Das Wiener Münzkabinett geht in seinen Ursprüngen auf die Sammlertätigkeit der Habsburger zurück, unter denen vor allem die Kaiser Maximilian I. († 1519) und sein Enkel Ferdinand I. († 1564), sowie dessen Sohn Erzherzog Ferdinand von Tirol († 1595) eine wichtige Rolle innehatten. Unter Kaiser Ferdinand I. wurde im Jahre 1547 von seinem Kämmerer Leopold Heyperger das erste erhaltene Inventar angelegt, in dem 1567 Münzen fast ausschließlich römische verzeichnet sind.

Kaiser Rudolf II., der in seiner Residenzstadt Prag ein großer Kunstsammler und Förderer gewesen war, bereicherte die Bestände der habsburgischen Münzsammlung und zeigte sich als großer Förderer der Medaillenkunst. Kaiser Karl VI. ernennt den schwedischen Gelehrten Carl Gustav Heraeus zum ersten Medaillen- und Antiquitäteninspektor. Die besondere Vorliebe dieses Kaisers für antike Münzen ist aus seiner "Nummothek" ein in Buchform angelegtes "Münzkabinett" ersichtlich. Franz Stephan von Lothringen, der Gemahl Kaiserin Maria Theresias, berief den hochbegabten Autodidakten Valentin Jamerai Duval nach Wien, um seine bedeutende Sammlung neuzeitlicher Münzen aus den verschiedensten Erdteilen zu ordnen und vor allem auch zu erweitern. Nach dem Tode des Herrschers (1765) wurde sein modernes Münz-Cabinet mit dem inzwischen bedeutend angewachsenen der Habsburger vereint.
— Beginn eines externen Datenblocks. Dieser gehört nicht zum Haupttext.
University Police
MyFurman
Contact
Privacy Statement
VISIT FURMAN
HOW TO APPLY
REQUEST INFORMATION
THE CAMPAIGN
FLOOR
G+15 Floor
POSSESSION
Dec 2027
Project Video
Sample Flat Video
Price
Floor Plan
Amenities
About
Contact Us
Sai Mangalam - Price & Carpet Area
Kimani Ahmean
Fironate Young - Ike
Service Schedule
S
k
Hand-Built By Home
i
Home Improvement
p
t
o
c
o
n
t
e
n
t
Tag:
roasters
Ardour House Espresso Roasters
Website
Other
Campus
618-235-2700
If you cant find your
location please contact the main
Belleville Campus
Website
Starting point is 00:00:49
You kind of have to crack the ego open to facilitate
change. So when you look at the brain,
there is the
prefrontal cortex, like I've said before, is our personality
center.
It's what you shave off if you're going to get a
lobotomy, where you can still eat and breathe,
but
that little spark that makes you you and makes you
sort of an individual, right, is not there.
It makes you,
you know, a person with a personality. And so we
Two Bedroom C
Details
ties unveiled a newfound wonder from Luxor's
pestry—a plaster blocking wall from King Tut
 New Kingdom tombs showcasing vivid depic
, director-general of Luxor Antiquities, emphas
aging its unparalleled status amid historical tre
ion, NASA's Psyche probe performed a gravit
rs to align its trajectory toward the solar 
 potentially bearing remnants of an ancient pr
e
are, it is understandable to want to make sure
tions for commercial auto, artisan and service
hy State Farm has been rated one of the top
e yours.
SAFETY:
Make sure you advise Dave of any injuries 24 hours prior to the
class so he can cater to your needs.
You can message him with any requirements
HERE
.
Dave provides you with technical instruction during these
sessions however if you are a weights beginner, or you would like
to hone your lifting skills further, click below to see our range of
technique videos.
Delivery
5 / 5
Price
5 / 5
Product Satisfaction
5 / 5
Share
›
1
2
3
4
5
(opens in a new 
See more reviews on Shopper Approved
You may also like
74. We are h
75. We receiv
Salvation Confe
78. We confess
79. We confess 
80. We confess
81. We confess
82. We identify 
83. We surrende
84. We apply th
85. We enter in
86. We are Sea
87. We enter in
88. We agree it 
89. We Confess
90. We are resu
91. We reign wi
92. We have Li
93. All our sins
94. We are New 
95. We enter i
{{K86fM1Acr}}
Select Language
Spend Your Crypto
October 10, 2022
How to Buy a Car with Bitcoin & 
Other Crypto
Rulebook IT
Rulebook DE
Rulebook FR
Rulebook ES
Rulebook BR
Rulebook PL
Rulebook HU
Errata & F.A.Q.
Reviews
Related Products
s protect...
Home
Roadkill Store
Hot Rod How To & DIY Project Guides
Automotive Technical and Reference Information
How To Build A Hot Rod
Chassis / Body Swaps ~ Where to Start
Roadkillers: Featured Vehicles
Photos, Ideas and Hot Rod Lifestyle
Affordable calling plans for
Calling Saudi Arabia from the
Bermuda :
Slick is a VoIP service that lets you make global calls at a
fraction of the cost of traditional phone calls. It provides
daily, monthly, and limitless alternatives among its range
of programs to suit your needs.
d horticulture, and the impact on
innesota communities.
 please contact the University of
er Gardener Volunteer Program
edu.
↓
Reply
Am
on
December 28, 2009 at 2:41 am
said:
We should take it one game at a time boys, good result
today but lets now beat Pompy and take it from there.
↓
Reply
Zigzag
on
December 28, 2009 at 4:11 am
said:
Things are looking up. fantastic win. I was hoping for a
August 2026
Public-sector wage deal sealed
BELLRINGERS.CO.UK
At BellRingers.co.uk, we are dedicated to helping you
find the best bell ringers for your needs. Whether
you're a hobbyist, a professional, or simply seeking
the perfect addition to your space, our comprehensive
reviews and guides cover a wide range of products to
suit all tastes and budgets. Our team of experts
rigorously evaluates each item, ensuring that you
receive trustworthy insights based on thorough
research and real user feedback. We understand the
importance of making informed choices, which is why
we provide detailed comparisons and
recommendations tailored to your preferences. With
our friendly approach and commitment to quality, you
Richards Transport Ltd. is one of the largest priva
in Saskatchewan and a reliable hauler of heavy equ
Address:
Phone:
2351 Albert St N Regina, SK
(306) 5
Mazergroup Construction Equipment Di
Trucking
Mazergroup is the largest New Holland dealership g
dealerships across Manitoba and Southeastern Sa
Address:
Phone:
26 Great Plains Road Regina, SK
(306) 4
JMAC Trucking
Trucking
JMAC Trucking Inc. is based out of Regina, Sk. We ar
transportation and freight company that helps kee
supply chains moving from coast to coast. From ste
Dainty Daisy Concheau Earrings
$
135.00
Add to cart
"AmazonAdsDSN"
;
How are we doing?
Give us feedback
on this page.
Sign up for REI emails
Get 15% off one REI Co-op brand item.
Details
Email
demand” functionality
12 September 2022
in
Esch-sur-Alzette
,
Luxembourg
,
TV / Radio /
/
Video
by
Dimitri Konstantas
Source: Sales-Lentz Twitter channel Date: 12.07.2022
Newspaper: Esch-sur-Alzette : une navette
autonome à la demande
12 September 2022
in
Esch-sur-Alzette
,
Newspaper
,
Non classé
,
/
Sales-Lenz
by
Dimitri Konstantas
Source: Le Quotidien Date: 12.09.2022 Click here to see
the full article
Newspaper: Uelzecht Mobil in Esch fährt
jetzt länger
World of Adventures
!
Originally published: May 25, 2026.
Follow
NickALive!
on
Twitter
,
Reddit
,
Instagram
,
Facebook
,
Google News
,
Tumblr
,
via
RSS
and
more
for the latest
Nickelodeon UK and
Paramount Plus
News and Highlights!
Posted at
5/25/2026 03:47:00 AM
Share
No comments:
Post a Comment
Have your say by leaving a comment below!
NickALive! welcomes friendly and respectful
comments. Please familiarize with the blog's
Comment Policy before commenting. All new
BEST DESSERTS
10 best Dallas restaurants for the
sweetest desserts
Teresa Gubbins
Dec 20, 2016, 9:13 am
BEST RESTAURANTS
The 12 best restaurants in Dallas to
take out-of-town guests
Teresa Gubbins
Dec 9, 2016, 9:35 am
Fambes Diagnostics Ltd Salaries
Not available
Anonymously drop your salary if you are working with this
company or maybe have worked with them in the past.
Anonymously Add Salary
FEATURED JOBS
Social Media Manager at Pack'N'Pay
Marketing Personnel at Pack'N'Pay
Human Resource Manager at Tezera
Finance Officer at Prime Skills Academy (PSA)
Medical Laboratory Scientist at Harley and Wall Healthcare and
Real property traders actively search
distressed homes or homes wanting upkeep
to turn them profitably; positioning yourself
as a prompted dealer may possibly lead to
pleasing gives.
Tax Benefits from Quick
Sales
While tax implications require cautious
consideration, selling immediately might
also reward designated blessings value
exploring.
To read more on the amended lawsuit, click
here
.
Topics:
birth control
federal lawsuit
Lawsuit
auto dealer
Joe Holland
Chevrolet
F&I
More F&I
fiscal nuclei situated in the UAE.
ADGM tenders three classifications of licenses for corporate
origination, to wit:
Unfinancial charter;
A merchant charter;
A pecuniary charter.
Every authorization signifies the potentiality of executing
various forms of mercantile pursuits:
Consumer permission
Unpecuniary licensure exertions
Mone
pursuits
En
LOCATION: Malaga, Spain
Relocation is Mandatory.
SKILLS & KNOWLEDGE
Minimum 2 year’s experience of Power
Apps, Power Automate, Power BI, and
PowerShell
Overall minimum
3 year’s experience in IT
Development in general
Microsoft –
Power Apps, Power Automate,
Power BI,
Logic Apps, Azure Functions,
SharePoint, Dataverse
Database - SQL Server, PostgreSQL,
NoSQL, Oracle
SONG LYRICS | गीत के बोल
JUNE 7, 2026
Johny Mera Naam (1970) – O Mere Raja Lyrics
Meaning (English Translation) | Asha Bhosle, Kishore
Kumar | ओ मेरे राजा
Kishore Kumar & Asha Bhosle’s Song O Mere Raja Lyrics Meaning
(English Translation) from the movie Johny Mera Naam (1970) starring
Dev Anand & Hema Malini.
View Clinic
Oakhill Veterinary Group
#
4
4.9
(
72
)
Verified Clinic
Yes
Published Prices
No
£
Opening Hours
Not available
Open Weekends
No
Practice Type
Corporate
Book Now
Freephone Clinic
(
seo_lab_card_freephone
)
1774 wurde der 1732 im niederösterreichischen Enzesfeld geborene damalige Jesuitenpater Joseph Hilarius Eckhel unter Duvals Oberleitung zum Direktor des antiken Münzkabinetts ernannt. Der heute noch weltbekannte Gelehrte veröffentlichte nicht nur die antiken Münzen der kaiserlichen Sammlung, sondern schuf mit seiner Doctrina Nummorum Veterum eine Grundlage für die wissenschaftliche Numismatik. Bedeutende Wissenschaftler waren auch in der Folge an dem nach Eckhels Tod (1798) so genannten Münz- und Antiken Cabinet tätig, die vor allem mit der wissenschaftlichen Aufarbeitung und der Erweiterung dieser kaiserlichen Sammlungen beschäftigt waren. Im Jahre 1891 wurden die in verschiedensten Häusern untergebracht gewesenen kaiserlichen Sammlungen im Kunsthistorischen Museum vereint.
Bis 1899 war das noch vereinigte Münz- und Antikenkabinett in Räumen des Hochparterres untergebracht, 1909 übersiedelte die ab 1. Jänner 1900 von der Antikensammlung getrennte und Münzkabinett genannte Sammlung in den 2. Stock des Hauses.

Derzeit umfaßt die Sammlung des Münzkabinetts über 700.000 numismatische Objekte, die von Münzen, Medaillen, Papiergeld über Orden, Ehrenzeichen und Abzeichen bis zu Wertpapieren und Kreditkarten reicht. Vor allem aufgrund der Bedeutung seiner Sammlungsstücke zählt das Wiener Münzkabinett mit dem Cabinet des Médailles in Paris, dem Coin Cabinet in London, der Münzsammlung der Eremitage in St. Petersburg und der Sammlung der American Numismatic Society in New York zu den fünf bedeutendsten derartigen Sammlungen in der Welt.